◆ **Assignment**:
The required answer is a copy of each line in the entries below that includes "notice".

++++ Data to examine ++++

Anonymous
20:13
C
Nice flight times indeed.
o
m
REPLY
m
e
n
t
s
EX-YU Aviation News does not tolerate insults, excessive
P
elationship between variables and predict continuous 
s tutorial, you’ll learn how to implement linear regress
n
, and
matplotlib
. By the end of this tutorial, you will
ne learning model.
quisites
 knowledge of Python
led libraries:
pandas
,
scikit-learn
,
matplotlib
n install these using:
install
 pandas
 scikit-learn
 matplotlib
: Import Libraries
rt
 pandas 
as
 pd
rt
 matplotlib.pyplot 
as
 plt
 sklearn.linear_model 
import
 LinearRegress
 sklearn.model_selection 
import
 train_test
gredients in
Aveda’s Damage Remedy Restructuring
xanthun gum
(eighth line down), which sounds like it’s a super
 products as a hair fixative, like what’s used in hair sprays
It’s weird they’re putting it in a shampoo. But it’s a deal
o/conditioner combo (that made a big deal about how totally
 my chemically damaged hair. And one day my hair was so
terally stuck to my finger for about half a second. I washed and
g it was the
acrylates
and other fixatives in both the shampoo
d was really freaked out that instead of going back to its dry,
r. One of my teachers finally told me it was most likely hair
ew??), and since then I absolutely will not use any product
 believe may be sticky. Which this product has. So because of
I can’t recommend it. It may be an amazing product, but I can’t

++++
++++ Data to examine ++++

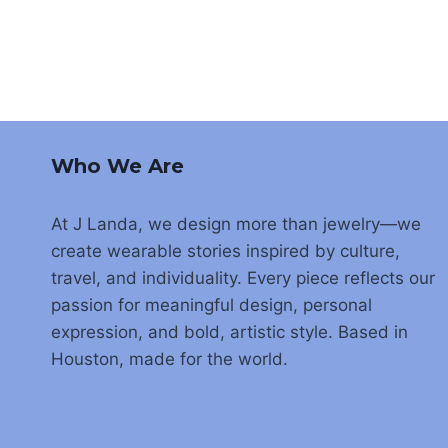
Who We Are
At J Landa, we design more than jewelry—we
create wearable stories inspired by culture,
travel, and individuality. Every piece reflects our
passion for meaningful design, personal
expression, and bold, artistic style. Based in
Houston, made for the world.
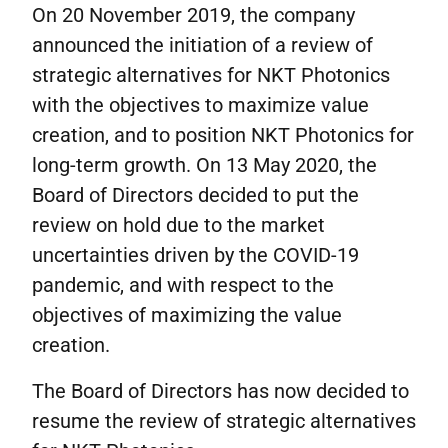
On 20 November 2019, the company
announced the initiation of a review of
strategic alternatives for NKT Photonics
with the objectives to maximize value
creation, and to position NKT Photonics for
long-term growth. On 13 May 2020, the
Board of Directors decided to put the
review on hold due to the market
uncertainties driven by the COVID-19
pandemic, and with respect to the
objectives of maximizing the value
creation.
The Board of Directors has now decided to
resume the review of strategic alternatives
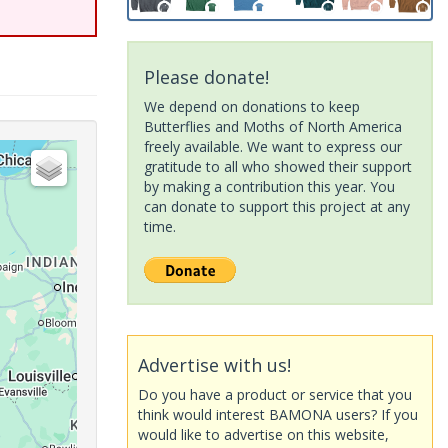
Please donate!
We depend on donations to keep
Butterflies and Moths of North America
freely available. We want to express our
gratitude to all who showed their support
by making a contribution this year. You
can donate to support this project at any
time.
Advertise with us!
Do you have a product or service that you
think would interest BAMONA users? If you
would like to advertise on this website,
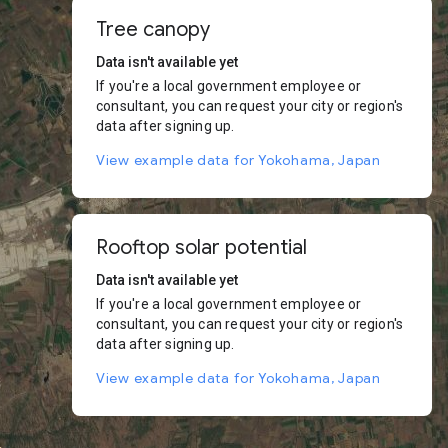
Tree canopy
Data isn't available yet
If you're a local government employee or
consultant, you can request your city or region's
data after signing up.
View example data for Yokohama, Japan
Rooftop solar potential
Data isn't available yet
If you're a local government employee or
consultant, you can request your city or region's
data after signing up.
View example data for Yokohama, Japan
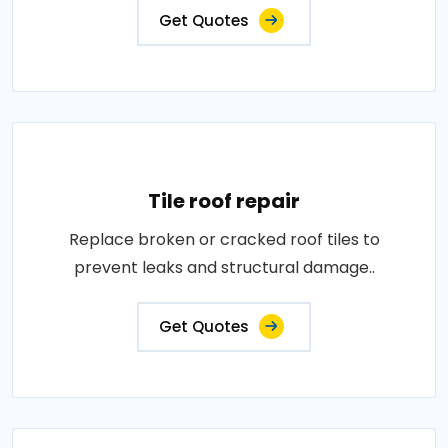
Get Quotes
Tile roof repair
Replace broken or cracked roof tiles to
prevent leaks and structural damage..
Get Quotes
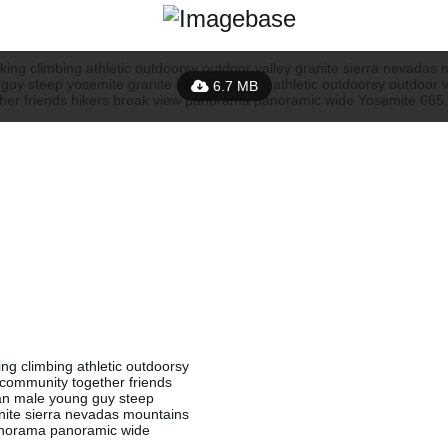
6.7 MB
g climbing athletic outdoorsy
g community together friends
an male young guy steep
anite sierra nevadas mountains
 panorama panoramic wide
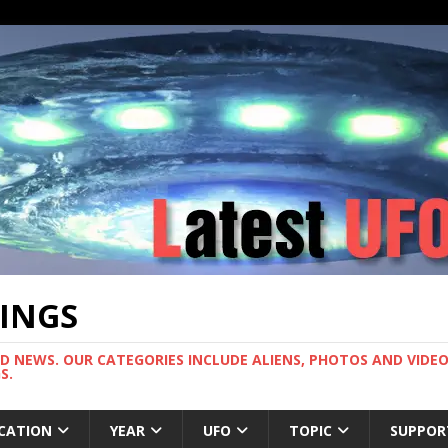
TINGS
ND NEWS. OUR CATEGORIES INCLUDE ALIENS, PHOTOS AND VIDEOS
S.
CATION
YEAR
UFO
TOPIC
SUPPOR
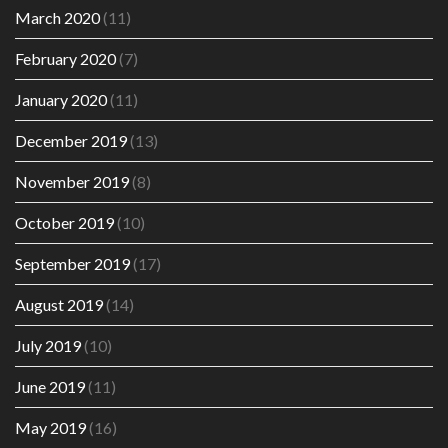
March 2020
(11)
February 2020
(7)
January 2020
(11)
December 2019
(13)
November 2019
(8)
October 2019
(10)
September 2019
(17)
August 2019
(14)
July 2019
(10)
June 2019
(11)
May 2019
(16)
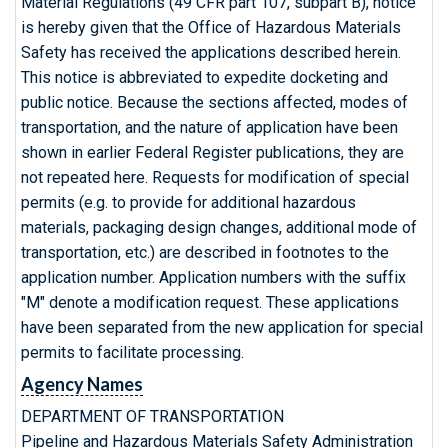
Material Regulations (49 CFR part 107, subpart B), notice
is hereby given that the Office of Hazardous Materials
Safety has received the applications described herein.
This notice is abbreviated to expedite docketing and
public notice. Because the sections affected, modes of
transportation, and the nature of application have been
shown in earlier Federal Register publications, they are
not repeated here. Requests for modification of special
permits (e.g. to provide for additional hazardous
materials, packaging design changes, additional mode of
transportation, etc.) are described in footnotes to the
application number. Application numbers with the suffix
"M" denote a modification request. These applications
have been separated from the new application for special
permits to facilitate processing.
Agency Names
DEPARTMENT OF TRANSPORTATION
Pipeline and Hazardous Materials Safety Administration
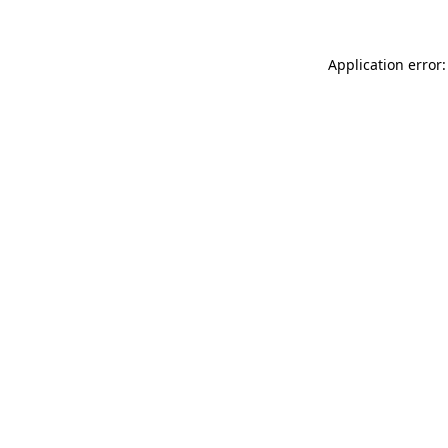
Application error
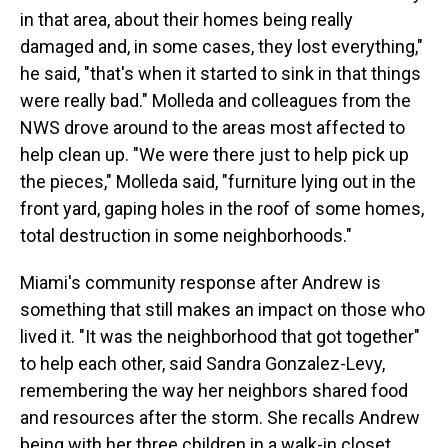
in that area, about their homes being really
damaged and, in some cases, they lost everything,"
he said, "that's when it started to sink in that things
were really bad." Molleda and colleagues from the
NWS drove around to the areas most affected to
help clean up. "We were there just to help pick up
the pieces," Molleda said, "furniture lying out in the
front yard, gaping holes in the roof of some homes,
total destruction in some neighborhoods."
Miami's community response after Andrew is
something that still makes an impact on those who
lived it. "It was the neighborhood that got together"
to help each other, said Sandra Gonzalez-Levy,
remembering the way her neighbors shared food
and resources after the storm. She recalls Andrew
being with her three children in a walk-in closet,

++++

◆ **Reply to the task**:
Material Regulations (49 CFR part 107, subpart B), notice
This notice is abbreviated to expedite docketing and
public notice. Because the sections affected, modes of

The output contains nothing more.